Part 9 (1/2)

The Magic City E. Nesbit 29300K 2022-07-22

'Miss Lucy's lost,' said the cook heavily, 'that's what's happened. So now you know. You run along and play, like a good little boy, and don't make extry trouble for us in the trouble we're in.'

'Lost?' repeated Philip.

'Yes, lost. I expect you're glad,' said the nurse, 'the way you treated her. You hold your tongue and don't let me so much as hear you breathe the next twenty-four hours. I'll go and write that telegram.'

Philip thought it best not to let any one hear him breathe. By this means he heard the telegram when nurse read it aloud to the cook.

'Peter Graham, Esq., Hotel Wagram, Brussels.

Miss Lucy lost. Please come home immediately.

PHILKINS.

That's all right, isn't it?'

'I don't see why you sign it Philkins. You're only the nurse--I'm the head of the house when the family's away, and my name's Bobson,' the cook said.

There was a sound of torn paper.

'There--the paper's tore. I'd just as soon your name went to it,' said the nurse. 'I don't want to be the one to tell such news.'

'Oh, my good gracious, what a thing to happen,' sighed the cook. 'Poor little darling!'

Then somebody wrote the telegram again, and the nurse took it out to the stable-yard, where Peppermint was already saddled.

'I thought,' said Philip, bold in the nurse's absence, 'I thought Lucy was with her aunt.'

'She came back yesterday,' said the cook. 'Yes, after you'd gone to bed.

And this morning that nurse went into the night nursery and she wasn't there. Her bed all empty and cold, and her clothes gone. Though how the gipsies could have got in without waking that nurse is a mystery to me and ever will be. She must sleep like a pig.'

'Or the seven sleepers,' said the coachman.

'But what would gipsies want her _for_?' Philip asked.

'What do they ever want anybody for?' retorted the cook. 'Look at the heirs that's been stolen. I don't suppose there's a t.i.tled family in England but what's had its heir stolen, one time and another.'

'I suppose you've looked all over the house,' said Philip.

'I suppose we ain't deaf and dumb and blind and silly,' said the cook.

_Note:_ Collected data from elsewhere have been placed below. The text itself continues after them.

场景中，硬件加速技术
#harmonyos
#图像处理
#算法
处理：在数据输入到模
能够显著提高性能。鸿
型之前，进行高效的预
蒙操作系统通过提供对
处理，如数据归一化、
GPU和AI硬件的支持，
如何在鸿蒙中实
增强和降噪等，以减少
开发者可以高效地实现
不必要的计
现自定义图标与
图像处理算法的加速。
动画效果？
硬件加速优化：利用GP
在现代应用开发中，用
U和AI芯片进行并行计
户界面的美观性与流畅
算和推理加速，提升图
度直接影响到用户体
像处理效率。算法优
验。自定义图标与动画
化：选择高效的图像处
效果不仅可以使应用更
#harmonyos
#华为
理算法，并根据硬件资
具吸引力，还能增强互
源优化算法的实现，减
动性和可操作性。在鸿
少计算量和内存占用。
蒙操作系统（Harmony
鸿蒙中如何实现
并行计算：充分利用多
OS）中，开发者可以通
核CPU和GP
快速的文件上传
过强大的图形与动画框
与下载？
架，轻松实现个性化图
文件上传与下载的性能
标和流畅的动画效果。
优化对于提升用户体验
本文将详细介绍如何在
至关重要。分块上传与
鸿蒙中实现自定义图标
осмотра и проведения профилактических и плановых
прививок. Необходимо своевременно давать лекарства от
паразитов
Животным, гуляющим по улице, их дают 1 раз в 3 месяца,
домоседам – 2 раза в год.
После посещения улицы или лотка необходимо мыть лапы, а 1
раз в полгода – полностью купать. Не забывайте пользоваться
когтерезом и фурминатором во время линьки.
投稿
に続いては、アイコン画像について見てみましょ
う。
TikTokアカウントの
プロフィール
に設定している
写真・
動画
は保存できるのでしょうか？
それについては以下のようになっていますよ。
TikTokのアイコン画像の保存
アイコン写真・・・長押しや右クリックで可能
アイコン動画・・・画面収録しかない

'Here's that nurse. You be off, Mr. Philip, without you want a flea in your ear.'

And Philip, at the word, _was_ off. He went into the long drawing-room, and shut the door. Then he got the ivory chessmen out of the Buhl cabinet, and set them out on that delightful chess-table whose chequers are of mother-of-pearl and ivory, and tried to play a game, right hand against left. But right hand, who was white, and so moved first, always won. He gave up after awhile, and put the chessmen away in their proper places. Then he got out the big book of photographs of pictures, but they did not seem interesting, so he tried the ivory spellicans. But his hand shook, and you know spellicans is a game you can't play when your hand shakes. And all the time, behind the chess and the pictures and the spellicans, he was trying not to think about his dream, about how he had climbed that ladder stair, which was really the yard-stick, and gone into the cities that he had built on the tables. Somehow he did not want to remember it. The very idea of remembering made him feel guilty and wretched.

He went and looked out of the window, and as he stood there his wish not to remember the dream made his boots restless, and in their shuffling his right boot kicked against something hard that lay in the folds of the blue brocade curtain.

He looked down, stooped, and picked up little Mr. Noah. The nurse must have dropt it there when she cleared away the city.

And as he looked upon those wooden features it suddenly became impossible not to think of the dream. He let the remembrance of it come, and it came in a flood. And with it the remembrance of what he had done.

He had promised to be Lucy's n.o.ble friend, and they had run together to escape from the galloping soldiers. And he had run faster than she. And at the top of the ladder--the ladder of safety--_he had not waited for her_.